When Theodore attempts a kiss with a woman of flesh and blood and their lips touch, she begins a monologue of instructions as if she’s the voice of a GPS — brake pressure on lips, move nose, turn left with tongue — until she bursts into tears to ask if he’ll be another one of those guys who only wants to take her to bed and will never call again.

If the disembodied computer voice is a fantasy of the feminized and passive man of the future, who seeks the perfect woman to respond to all his needs, the flesh-and-blood woman who tries to control the kiss is a real-life nightmare, aggressive and hysterical and terrorized by her ticking biological clock. There’s real-life urgency in their failure to connect. He has been emotionally neutered and escapes into a relationship with a computer that “reads” his every need. She has grown aggressively angry about the way real men have treated her in seductive encounters.

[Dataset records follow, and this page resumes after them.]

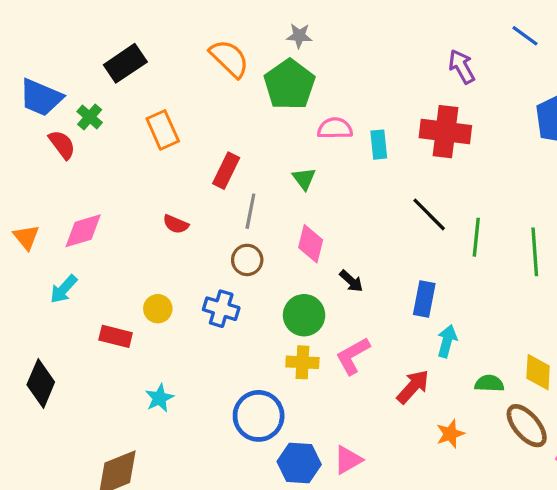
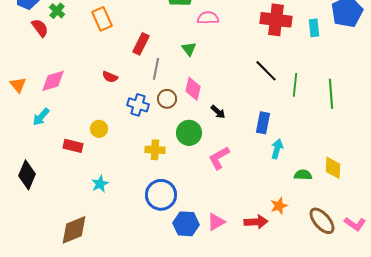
cyan rectangle: (379, 145) -> (314, 28), moved
brown circle: (247, 260) -> (167, 99), moved
blue cross: (221, 309) -> (138, 105), moved
yellow cross: (302, 362) -> (155, 150), moved
red arrow: (413, 387) -> (256, 222), moved, turned 45
brown ellipse: (527, 426) -> (322, 221), moved

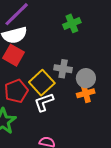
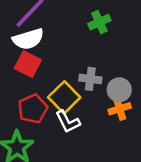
white L-shape: (44, 102) -> (68, 122), turned -95

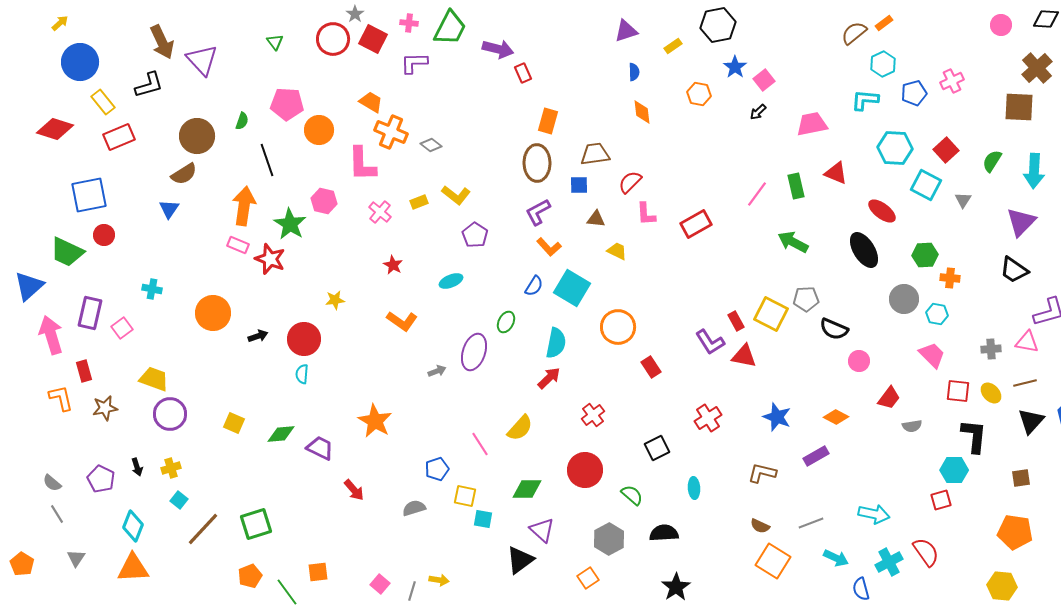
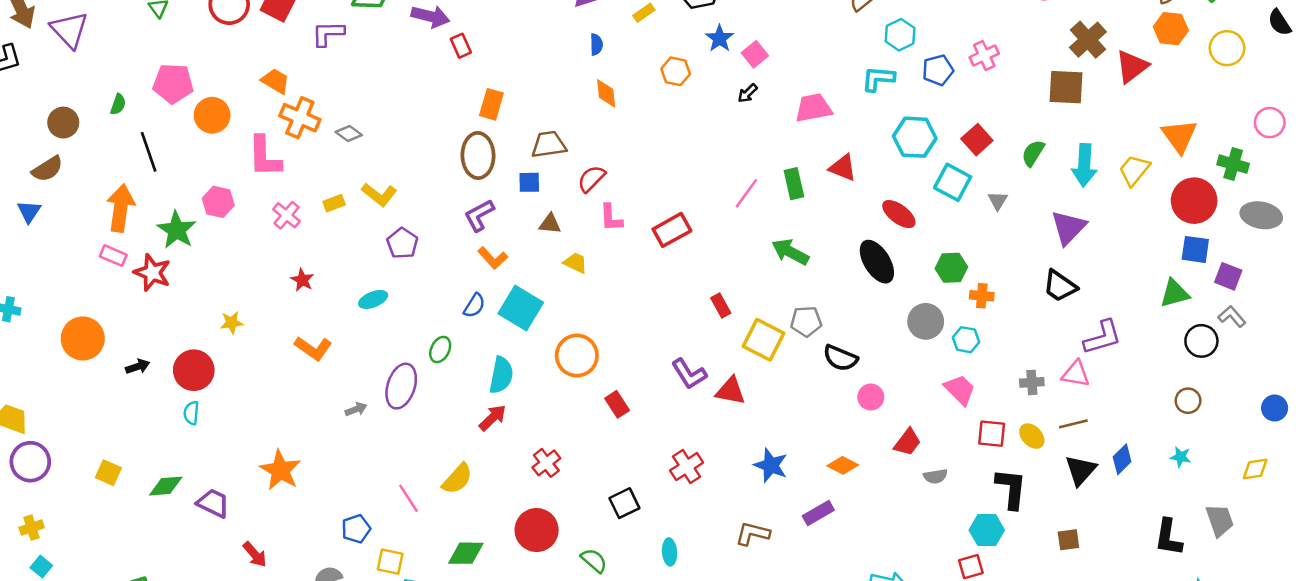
brown circle: (197, 136) -> (63, 123), size x0.7
red rectangle: (736, 321) -> (721, 306), moved

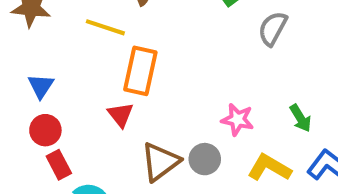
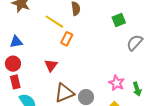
orange rectangle: (140, 71) -> (67, 39), moved, size x0.6
blue triangle: (41, 86) -> (16, 42), turned 32
pink star: (238, 119) -> (117, 83), moved

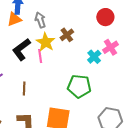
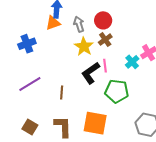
red circle: (105, 17) -> (103, 20), moved
black L-shape: (21, 49) -> (91, 73), moved
pink line: (40, 56) -> (105, 66), moved

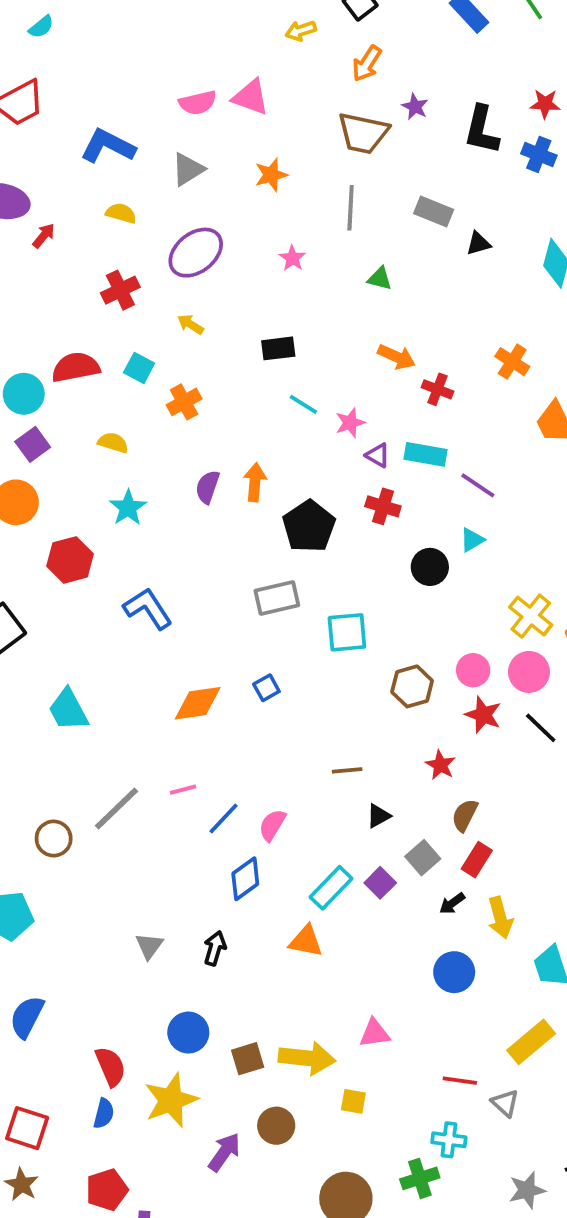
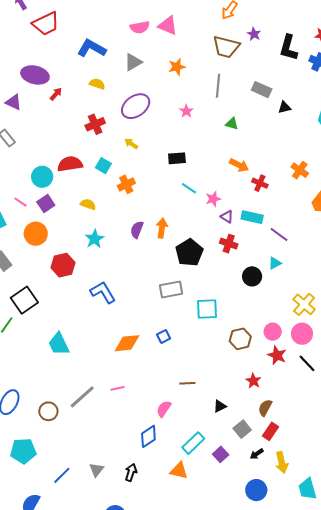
brown line: (347, 770) -> (187, 383), moved
blue line: (223, 818) -> (62, 475), moved
purple square: (380, 883) -> (221, 454), moved

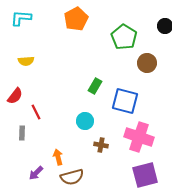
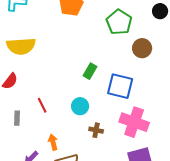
yellow semicircle: (26, 61) -> (21, 46), size x1.8
red line: (36, 112) -> (42, 105), moved

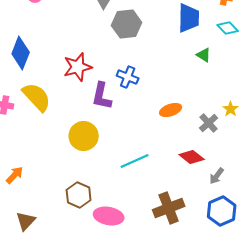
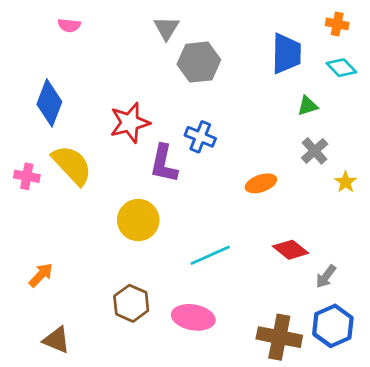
green triangle: (204, 55) -> (308, 106), turned -49
gray cross: (209, 123) -> (315, 151), moved
brown cross: (169, 208) -> (279, 337), moved, turned 32
pink ellipse: (109, 216) -> (193, 317), moved
brown triangle: (26, 221) -> (56, 340), turned -50

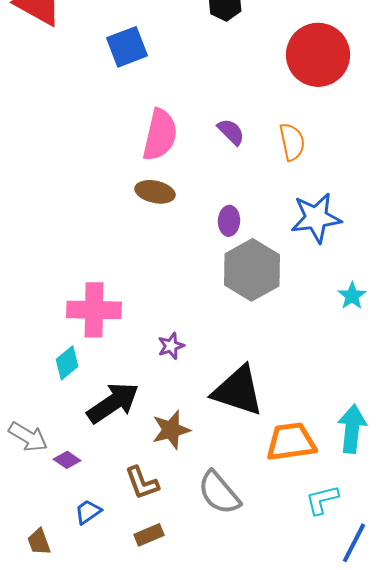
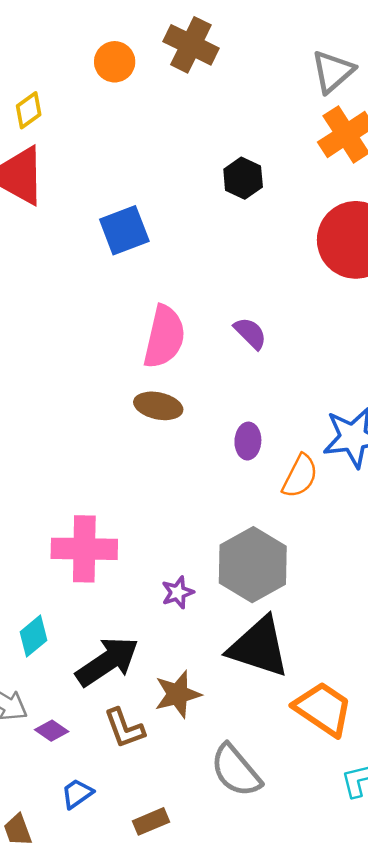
orange semicircle: (292, 142) -> (300, 476), moved, turned 39
gray hexagon: (252, 270) -> (253, 565), moved
cyan diamond: (67, 363) -> (33, 636), moved
orange trapezoid: (291, 442) -> (323, 709), turned 42
brown L-shape: (142, 483) -> (124, 728), moved

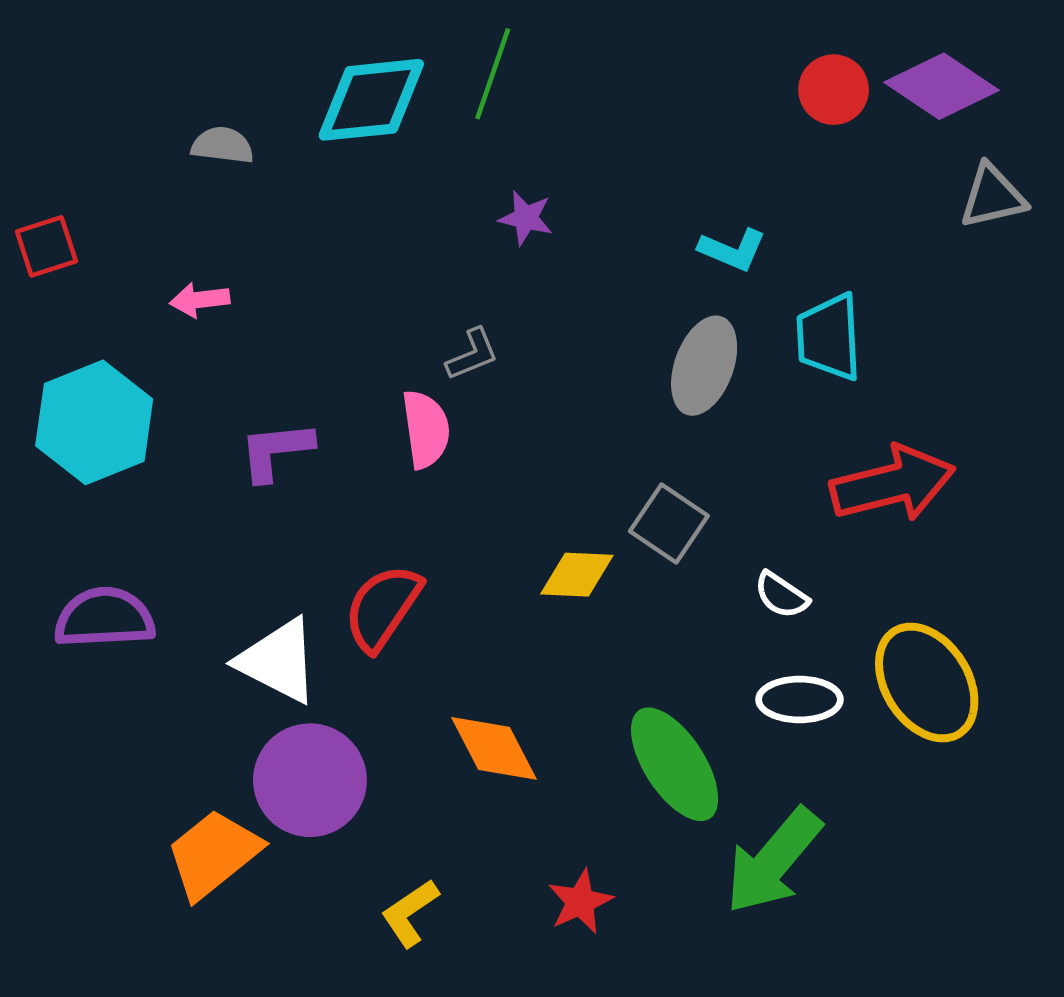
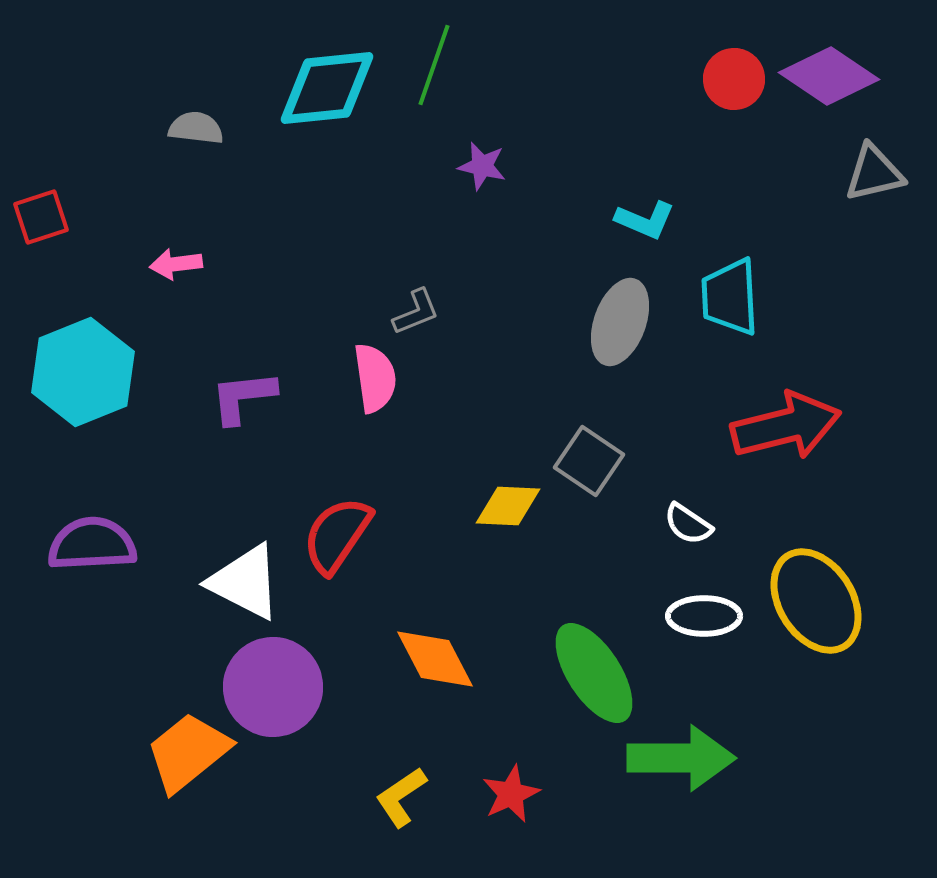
purple star: (526, 218) -> (482, 166), moved
green arrow: (773, 861) -> (681, 758), turned -130
yellow L-shape: (410, 913) -> (401, 797), moved

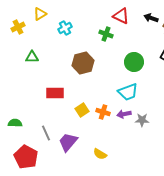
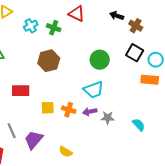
red triangle: (121, 16) -> (77, 14), moved
green cross: (106, 34) -> (54, 28), moved
yellow square: (82, 110) -> (48, 108), turned 32

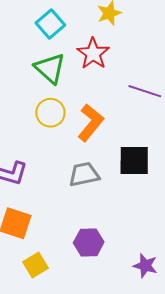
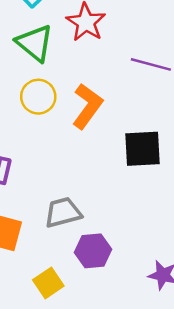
gray trapezoid: (84, 174) -> (63, 212), moved
yellow square: (36, 265) -> (48, 283), moved

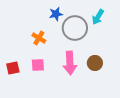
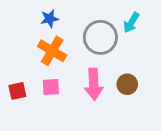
blue star: (56, 14) -> (50, 19), moved
orange cross: (39, 38) -> (52, 51), size x1.5

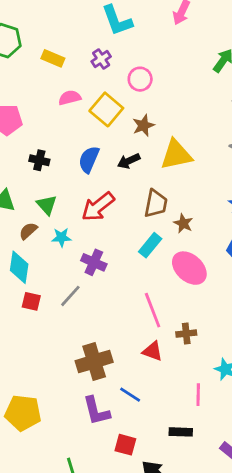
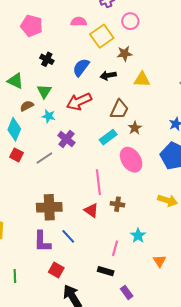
yellow triangle: (176, 155) -> (142, 79), size x0.7
black rectangle: (181, 432) -> (106, 271), moved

This is the inevitable metaphor for what happens after decades of narrowing feminist ignorance of the natural and enduring differences between men and women. Glib how-to books that tell women how to take control can’t teach them how to excite the masculine drive for creating and protecting a family.

In the movie “Her,” a computerized woman with a husky voice goes a long way to seduce a man, but ultimately it’s the feelings of a frustrated, angry human woman that leaves us questioning the direction for men and women moving into the new year and the future. The sequel is likely to be called “Him.”

Suzanne Fields is a columnist for The Washington Times and is nationally syndicated.